# Announcement not viewable when logged in...



## SullyND (Dec 30, 2004)

The announcement "New TiVoCommunity Homepage Arriving Soon" cannot be viewed when I am logged in. If I log out I can view it.

When logged in I get:



> *$bbuserinfo[username], you do not have permission to access this page. This could be due to one of several reasons:
> 
> Is your account awaiting activation? If you did not receive the activation e-mail after you registered, or changed your e-mail address, please CLICK HERE to request it to be resent to you. (Check your SPAM filters.)
> 
> ...


----------



## loganasu (Jan 17, 2005)

I am getting the same thing. Don't know about others, but I always get them for these announcements.


----------



## SullyND (Dec 30, 2004)

loganasu said:


> I am getting the same thing. Don't know about others, but I always get them for these announcements.

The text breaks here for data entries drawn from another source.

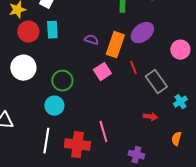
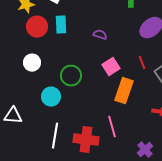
orange rectangle: (115, 45) -> (124, 91), moved
white circle: (23, 68) -> (32, 63), size x0.7
cyan circle: (54, 106) -> (51, 97), moved
purple cross: (136, 155) -> (145, 150), turned 35

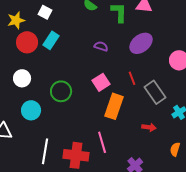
cyan rectangle: (61, 25) -> (51, 40), turned 36
purple semicircle: (100, 35) -> (101, 46), moved
cyan circle: (51, 97) -> (31, 110), moved

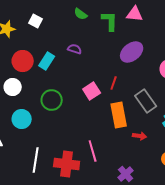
cyan rectangle: (51, 40) -> (47, 61), moved
red circle: (27, 42) -> (23, 61), moved
purple semicircle: (101, 46) -> (75, 49), moved
red line: (132, 78) -> (114, 83), moved, turned 40
orange rectangle: (114, 106) -> (119, 115), moved, turned -30

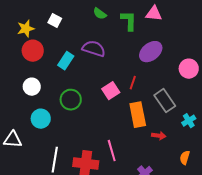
purple semicircle: (75, 49) -> (94, 49), size x1.6
red circle: (23, 61) -> (33, 51), moved

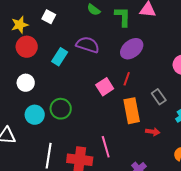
purple ellipse: (151, 52) -> (132, 49), moved
green circle: (71, 100) -> (61, 109), moved
gray rectangle: (165, 101) -> (159, 97), size x0.7

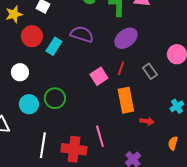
red circle: (27, 47) -> (32, 36), moved
gray rectangle: (159, 97) -> (150, 71), moved

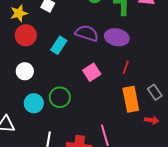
red circle: (32, 36) -> (26, 35), moved
purple ellipse: (126, 38) -> (117, 37), moved, turned 50
gray rectangle: (150, 71) -> (155, 92), moved
pink square: (99, 76) -> (92, 72), moved

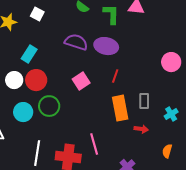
red circle: (26, 35) -> (36, 80), moved
cyan rectangle: (59, 45) -> (29, 54), moved
gray rectangle: (155, 92) -> (144, 101), turned 35

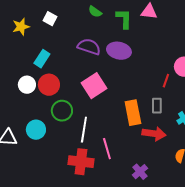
red line: (115, 76) -> (166, 81), moved
pink square: (81, 81) -> (94, 86), size x1.4
cyan circle: (23, 112) -> (36, 130), moved
red arrow: (141, 129) -> (154, 134), size x1.6
white line: (37, 153) -> (84, 130), moved

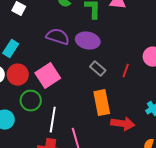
red line: (166, 81) -> (126, 71), moved
pink square: (94, 86) -> (48, 76), moved
gray rectangle: (157, 106) -> (98, 69), moved, turned -49

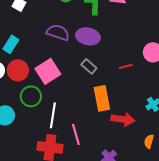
gray rectangle: (98, 69) -> (89, 66), moved
red line: (126, 71) -> (126, 66), turned 56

Yeah, seems hit or miss. The new announcements from TiVo have the same issue.


----------



## SullyND (Dec 30, 2004)

This is happening with the custom new posts search announcement now too.


----------



## Peter Redmer (Jan 2, 2008)

We're going to check this out.

What browsers are you using?


----------



## SullyND (Dec 30, 2004)

I'm usually in Chrome. Happens PC and Mac. Will try IE.


----------



## allan (Oct 14, 2002)

SullyND said:


> I'm usually in Chrome. Happens PC and Mac. Will try IE.


I just got the same message in FF 13 on Win XP.


----------



## loganasu (Jan 17, 2005)

I found it in chrome, Firefox, and IE on vista, win 7 and Ubuntu (not IE for the last one =)


----------



## Peter Redmer (Jan 2, 2008)

We can't seem to duplicate this here-- tried both Chrome and FF, two separate tests with regular accounts (on two different machines) tried in both verified and unverified logged in states, and it seems to work fine.

This sounds very basic (and I apologize up front if you've already tried this) but you could try clearing cache/history and a browser restart, just to rule that out as a potential cause. Otherwise, we're not sure what is causing this yet, we'll keep testing.


----------



## allan (Oct 14, 2002)

Peter Redmer said:


> We can't seem to duplicate this here-- tried both Chrome and FF, two separate tests with regular accounts (on two different machines) tried in both verified and unverified logged in states, and it seems to work fine.
> 
> This sounds very basic (and I apologize up front if you've already tried this) but you could try clearing cache/history and a browser restart, just to rule that out as a potential cause. Otherwise, we're not sure what is causing this yet, we'll keep testing.


I cleared cache, restarted the browser, and still got the error message when I clicked from "New Posts". But when I clicked from the Forum Operations Center, I saw the announcement.


----------



## SullyND (Dec 30, 2004)

Still happening with the Announcement from TiVo that they're monitoring their own forums to benefit the "community". (Their forums don't seem to have community in the URL).


----------



## Eddief66 (Oct 24, 2009)

It happens to me when clicking the links at the top of the regular forums. Clicking the stickies at the top of this forum works though. I'm using firefox BTW.


----------



## nyjklein (Aug 8, 2002)

Same thing happening to me using Chrome. I can see the thread from this forum but not when it's at the top of a search.

P.S. Peter, sorry for the PM on this topic. I should have searched and found this thread first.

Jeff


----------



## Merle Corey (Aug 25, 2001)

Clicking the announcement sends you to a link ending in: f=28&a=112

Clicking the link at the top of Forum Operations Center sends you to a link ending in: f=20&a=112

f=20 is obviously the FOC. f=28 is something I don't have access to while logged in.

*edit*: Apparently f=28 isn't consistent. I see it from my bookmarked new messages search (http://www.tivocommunity.com/tivo-vb/search.php?do=getnew&exclude=5,45,39,59,63,15,31) and can't read announcements from there. I currently can read announcements from other forums (e.g., f=3, f=35).


----------